A. Background

These consolidated cases concern four properties. John Rapanos or his affiliated parties were held to be civilly liable for filling wetlands without a permit on three separate properties: Salzburg, Hines Road, and Pine River.[3] The Carabell property owners were denied a permit to place fill on a single property. In both cases, the petitioners claim that federal jurisdiction does not extend to their property; therefore, even if there are wetlands on the properties, those wetlands cannot be regulated by the Corps.

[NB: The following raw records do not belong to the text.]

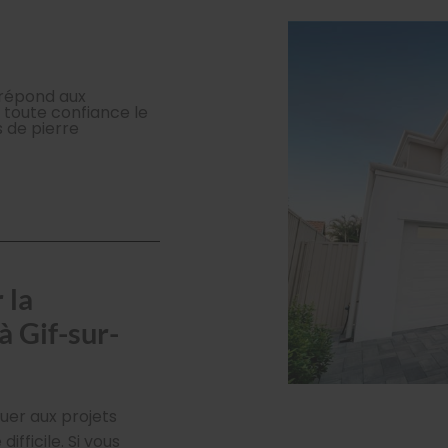
i répond aux
n toute confiance le
s de pierre
 la
à Gif-sur-
uer aux projets
ifficile. Si vous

An issue in these cases is the proper meaning of "navigable waters," which for purposes of the CWA, was defined by Congress as "the waters of the United States, including the territorial seas." 33 U.S.C. § 1362(7).[4] The Corps was delegated the responsibility to further define "waters of the United States." The pertinent part of the Corps’ current (and overly expansive) definition is:

(a) The term waters of the United States means

         (1) All waters which are currently used, or were used in the past, or may be susceptible to use in interstate or foreign commerce, including all waters which are subject to the ebb and flow of the tide;

         (2) All interstate waters including interstate wetlands;

         (3) All other waters such as intrastate lakes, rivers, streams (including intermittent streams), mudflats, sandflats, wetlands, sloughs, prairie potholes, wet meadows, playa lakes, or natural ponds, the use, degradation or destruction of which could affect interstate or foreign commerce including any such waters:

(i) Which are or could be used by interstate or foreign travelers for recreational or other purposes; or

(ii) From which fish or shellfish are or could be taken and sold in interstate or foreign commerce; or

(iii) Which are used or could be used for industrial purpose by industries in interstate commerce;

         (4) All impoundments of waters otherwise defined as waters of the United States under the definition;

         (5) Tributaries of waters identified in paragraphs (a)(1) through (4) of this section;

         (6) The territorial seas;

         (7) Wetlands adjacent to waters (other than waters that are themselves wetlands) identified in paragraphs (a)(1) through (6) of this section.

33 C.F.R. § 328.3 (2005).

It is unclear whether water from the Carabell petitioners’ property ever reaches water that meets the definition in (a)(1).[5] The magistrate judge’s recommendation, which was accepted in its entirety by the district court, described the property as follows:

Plaintiff ’s property in this case is not isolated. It is undisputed that the property is adjacent to an unnamed ditch, and that ditch connects to the Sutherland-Oemig Drain. (Tr. 55- 61). The Drain, which neighbors a corner of the property, connects to Lake St. Clair.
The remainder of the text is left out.